• REQUIRED ACTION: Work through the records that follow and return each line containing the word "niet".

• Items listed in a dataset:
______

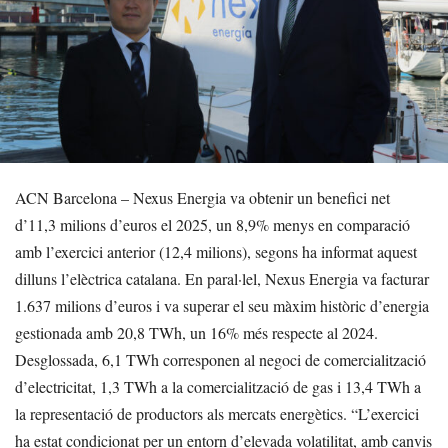
ACN Barcelona – Nexus Energia va obtenir un benefici net
d’11,3 milions d’euros el 2025, un 8,9% menys en comparació
amb l’exercici anterior (12,4 milions), segons ha informat aquest
dilluns l’elèctrica catalana. En paral·lel, Nexus Energia va facturar
1.637 milions d’euros i va superar el seu màxim històric d’energia
gestionada amb 20,8 TWh, un 16% més respecte al 2024.
Desglossada, 6,1 TWh corresponen al negoci de comercialització
d’electricitat, 1,3 TWh a la comercialització de gas i 13,4 TWh a
la representació de productors als mercats energètics. “L’exercici
ha estat condicionat per un entorn d’elevada volatilitat, amb canvis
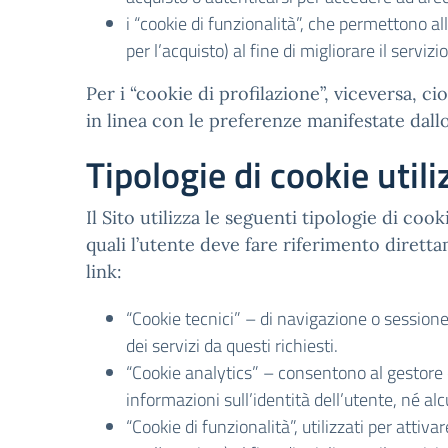
i “cookie di funzionalità”, che permettono all
per l’acquisto) al fine di migliorare il servizi
Per i “cookie di profilazione”, viceversa, cioè
in linea con le preferenze manifestate dall
Tipologie di cookie utili
Il Sito utilizza le seguenti tipologie di coo
quali l’utente deve fare riferimento diretta
link:
“Cookie tecnici” – di navigazione o sessione
dei servizi da questi richiesti.
“Cookie analytics” – consentono al gestore 
informazioni sull’identità dell’utente, né 
“Cookie di funzionalità”, utilizzati per attiva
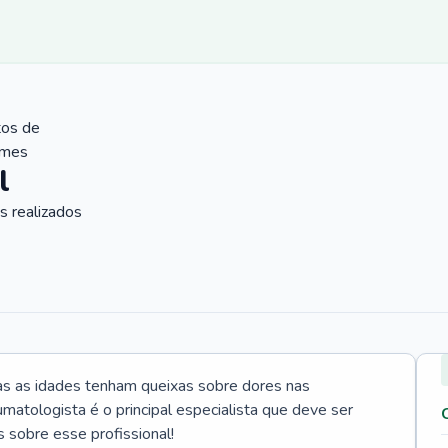
tos de
ames
l
 realizados
s as idades tenham queixas sobre dores nas
umatologista é o principal especialista que deve ser
 sobre esse profissional!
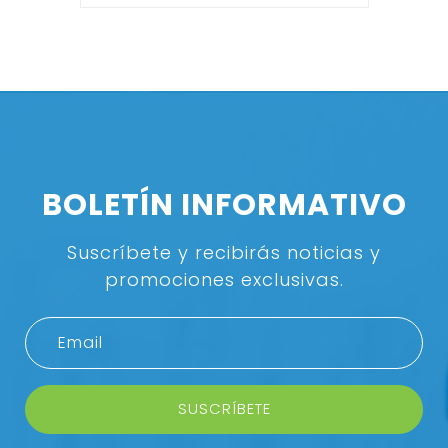
BOLETÍN INFORMATIVO
Suscríbete y recibirás noticias y
promociones exclusivas.
SUSCRÍBETE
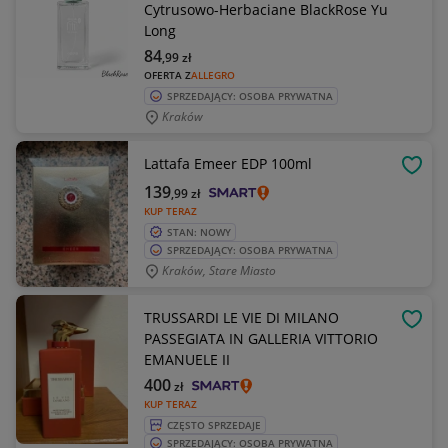
Cytrusowo-Herbaciane BlackRose Yu
Long
84
,99
zł
OFERTA Z
ALLEGRO
SPRZEDAJĄCY: OSOBA PRYWATNA
Kraków
Lattafa Emeer EDP 100ml
OBSE
139
,99
zł
KUP TERAZ
STAN: NOWY
SPRZEDAJĄCY: OSOBA PRYWATNA
Kraków, Stare Miasto
TRUSSARDI LE VIE DI MILANO
OBSE
PASSEGIATA IN GALLERIA VITTORIO
EMANUELE II
400
zł
KUP TERAZ
CZĘSTO SPRZEDAJE
SPRZEDAJĄCY: OSOBA PRYWATNA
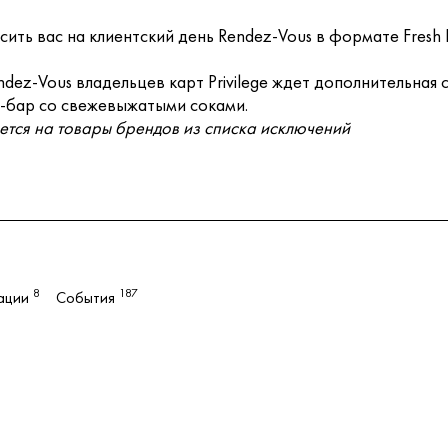
сить вас на клиентский день Rendez-Vous в формате Fresh 
endez-Vous владельцев карт Privilege ждет дополнительная
ш-бар со свежевыжатыми соками.
тся на товары брендов из списка исключений
8
187
ации
События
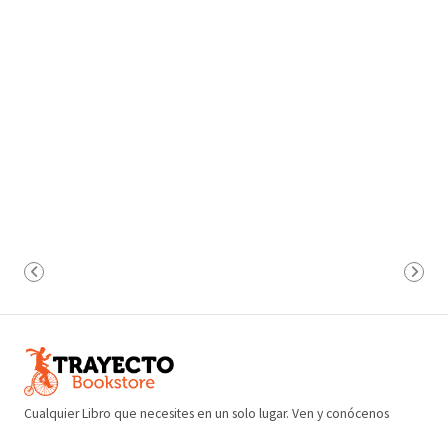
Cualquier Libro que necesites en un solo lugar. Ven y conócenos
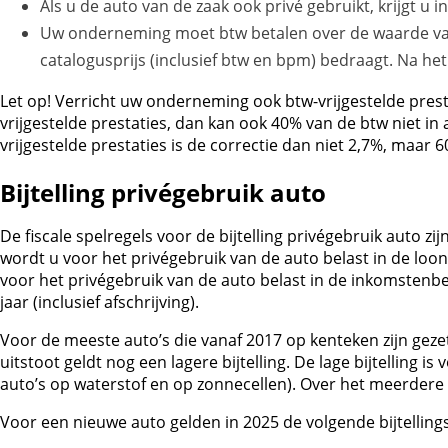
Als u de auto van de zaak ook privé gebruikt, krijgt u 
Uw onderneming moet btw betalen over de waarde van he
catalogusprijs (inclusief btw en bpm) bedraagt. Na het 
Let op!
Verricht uw onderneming ook btw-vrijgestelde presta
vrijgestelde prestaties, dan kan ook 40% van de btw niet i
vrijgestelde prestaties is de correctie dan niet 2,7%, maar
Bijtelling privégebruik auto
De fiscale spelregels voor de bijtelling privégebruik auto
wordt u voor het privégebruik van de auto belast in de lo
voor het privégebruik van de auto belast in de inkomstenbel
jaar (inclusief afschrijving).
Voor de meeste auto’s die vanaf 2017 op kenteken zijn geze
uitstoot geldt nog een lagere bijtelling. De lage bijtelling
auto’s op waterstof en op zonnecellen). Over het meerdere 
Voor een nieuwe auto gelden in 2025 de volgende bijtellin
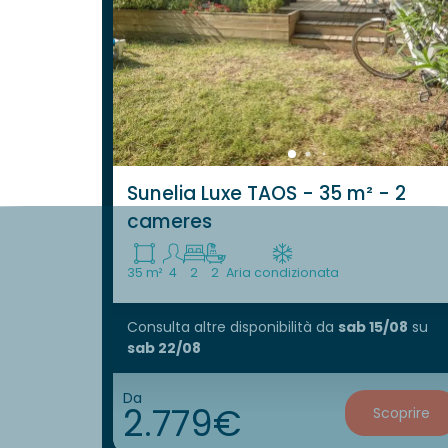
Sunelia Luxe TAOS - 35 m² - 2
cameres
35 m²
4
2
2
Aria condizionata
Consulta altre disponibilità
da
sab 15/08
su
sab 22/08
Da
2.779€
Scoprire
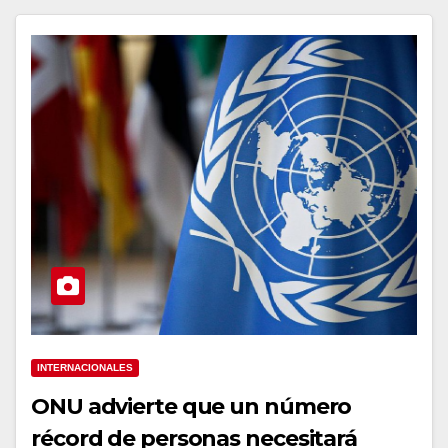
INTERNACIONALES
ONU advierte que un número
récord de personas necesitará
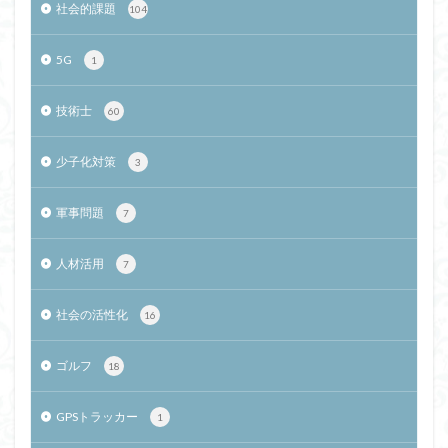
社会的課題
104
5G
1
技術士
60
少子化対策
3
軍事問題
7
人材活用
7
社会の活性化
16
ゴルフ
18
GPSトラッカー
1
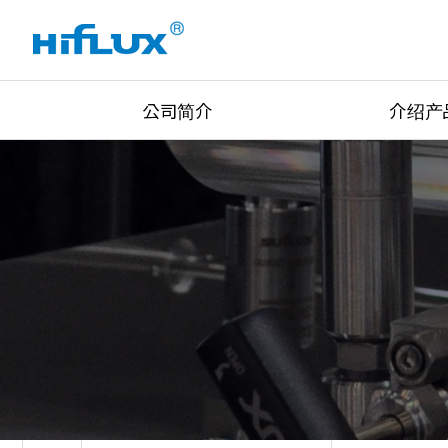
公司简介
介绍产
公司简介
High Pressure Val
公司历史
High Pressure Fit
认证现状
High Pressure Tu
设备现状
Union & Adapter
全球网络
Lok Type Product
主要客户
Regulator
公司位置
Pressure/Tempe/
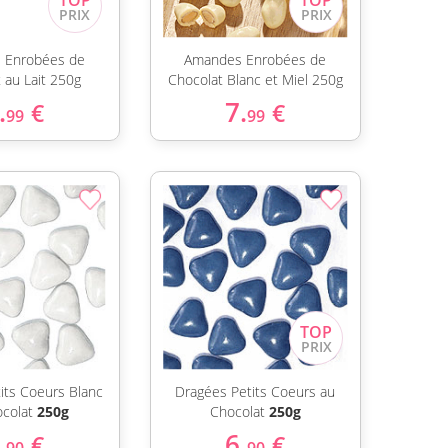
 Enrobées de
Amandes Enrobées de
 au Lait 250g
Chocolat Blanc et Miel 250g
.
7.
€
€
99
99
its Coeurs Blanc
Dragées Petits Coeurs au
ocolat
250g
Chocolat
250g
.
6.
€
€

______

• WRITTEN RESPONSE:
vrijgestelde prestaties, dan kan ook 40% van de btw niet i
vrijgestelde prestaties is de correctie dan niet 2,7%, maar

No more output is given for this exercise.